As MK has stated previously, we had a plan. Well, she had "the Plan"; I just chimed in with a "Yes, dear." It was a good plan: We'd be married for two years before we started our family. Though when we got to the point of starting to try, I was hesitant. I was ready to be a father, but I wasn't ready to be a father. I'm not sure why I was uncertain about it all, but I did get over it by talking to MK.
That's key: communication. Open communication.
We tried and tried, and month after month - nothing. It was frustrating for MK who was focused on "The Plan." Me? It didn't bother me that much, if at all. I knew for some people, they got pregnant happened immediately. For others it took time. Time and Patience.
That's key: patience.
I was focused more on my career and where I wanted to raise my family. These distractions kept me from focusing on the frustrations of how things were not happening according to "The Plan." I knew MK was frustrated. I tried to be as understanding as I could be. But it was rough seeing her so frustrated month after month. There's nothing you can say or do to make things better. This fact became more painfully apparent as things progressed.
After MK's surgery, things got more frustrating for her. After the first month - nothing. The second - nothing. We were told that the surgery could increase our chances of concieving. No such luck. I figured that the problem might be with me.

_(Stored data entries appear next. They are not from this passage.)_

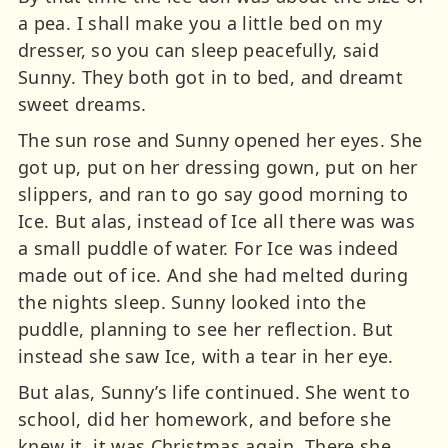
a pea. I shall make you a little bed on my
dresser, so you can sleep peacefully, said
Sunny. They both got in to bed, and dreamt
sweet dreams.
The sun rose and Sunny opened her eyes. She
got up, put on her dressing gown, put on her
slippers, and ran to go say good morning to
Ice. But alas, instead of Ice all there was was
a small puddle of water. For Ice was indeed
made out of ice. And she had melted during
the nights sleep. Sunny looked into the
puddle, planning to see her reflection. But
instead she saw Ice, with a tear in her eye.
But alas, Sunny’s life continued. She went to
school, did her homework, and before she
knew it, it was Christmas again. There she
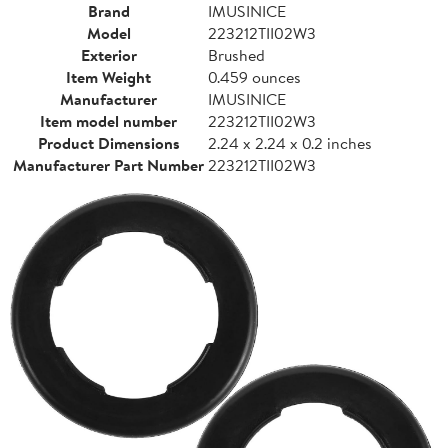
Brand
IMUSINICE
Model
223212TII02W3
Exterior
Brushed
Item Weight
0.459 ounces
Manufacturer
IMUSINICE
Item model number
223212TII02W3
Product Dimensions
2.24 x 2.24 x 0.2 inches
Manufacturer Part Number
223212TII02W3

Dear readers: You may think that this is hard to admit for a man. Admitting that there is an issue with my...stuff would be difficult to some, I imagine. For me, it was just the next step in finding a solution. It takes two to tango, no?
We found a fertility clinic and an appointment was made.

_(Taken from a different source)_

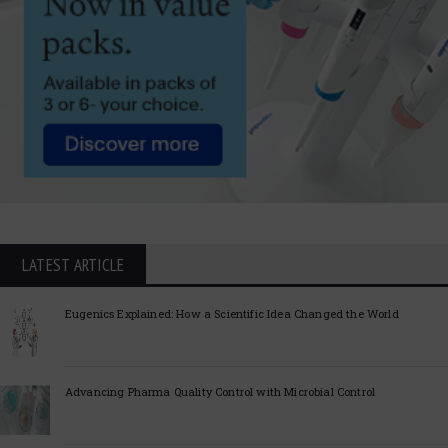
LATEST ARTICLE
Eugenics Explained: How a Scientific Idea Changed the World
Advancing Pharma Quality Control with Microbial Control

Now going in, I did have some preconceived notions of what I would do. I would sign-in. Whisper why I was there to the nurse. Get my "collection cup" and go into a posh room full of visual aides and collect a sample.
I. Was. Wrong.
I was ushered into an exam room with a closed door in the corner. The nurse told me I could go behind the door and collect a specimen. The door to the exam room closed, and with cup in hand, I opened the door to what I imagined would be the clinical equivalent to the "Grotto" at the Playboy mansion.
What I found was a small bathroom. It was white and small. There was a radio in there playing some Elton John or some easy listening music. I thought that was appropriate. I noticed another door. I approached it hoping to find this fabled lounge that the media had taught me was in every fertility clinic. I opened it finding the hallway outside the fertility clinic.
Fast forward a week to MK and I going to the clinic to get our results. We met Dr. D and he explained the situation. I won't go into details of his analysis since MK has done so else where on the blog. I will say that Dr. D is fond of drawing graphs and diagrams as he is explaining things. This is helpful, and, to me, a bit amusing. I'm not sure why. Maybe it's because his sperm diagrams remind me of the Gary Larson Far Side cartoons.
As mentioned, MK has described that initial meeting with Dr. D, but I would like to talk about my experience. As Dr. D described my sample, MK automatically teared up. I, on the other hand, took the news that my boys were shaped like Stewie rather well. I wasn't upset. I suppose I took the news with a "How do we fix it?" attitude.
I'm sure I'll blog more. I think the most important thing I could share with husbands, boyfriends and significant others that are dealing with fertility issues is to be patient with your female partners. They will be sad, angry, and feel worthless. You must support them! Keep them as optimistic as possible. Try to remember that there is a light at the end of this dark tunnel. Just be strong.